In Brooklyn, the transformation of a parking area into a pedestrian plaza boosted retail sales by 172%. In the Bronx, changes to bus routes – allowing truck deliveries at scheduled times only, giving buses signal priority – helped to increase local retail sales by 71% as well as ridership by 10%.

Dedicated Lanes

On First and Second avenues in Manhattan, dedicated bus and bike lanes were added, leading to a 177% increase in bicycle volume, 47% fewer commercial vacancies and a 37% decrease in injury crashes. Bus lanes are painted red and bike lanes are painted green, with the bike lanes separated by a painted island from vehicle traffic.
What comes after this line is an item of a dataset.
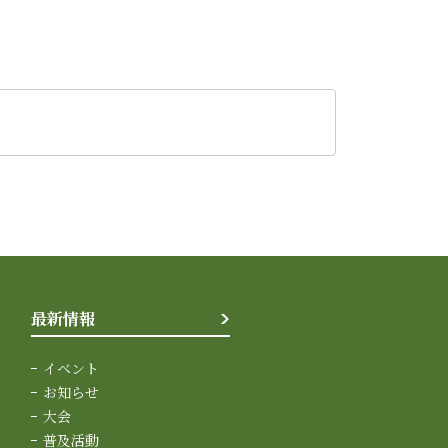
最新情報
イベント
お知らせ
大会
普及活動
Technology Plays a Big Role

A number of technologies played a major role in the success of the city’s efforts:

  • Smart parking meters allow the city to raise parking rates during peak demand periods
  • Advanced traffic signals with remote communications allow engineers to make real-time changes allowing for better flow in response to congestion
  • Microwave traffic sensors and EZ Pass readers measure congestion levels

Further Reading

Gov1 covers transportation rigorously, typically from the angle of how intelligent transportation systems and efforts can transform communities. Please click on our Transportation category to learn more about how other cities and towns are approaching this sector.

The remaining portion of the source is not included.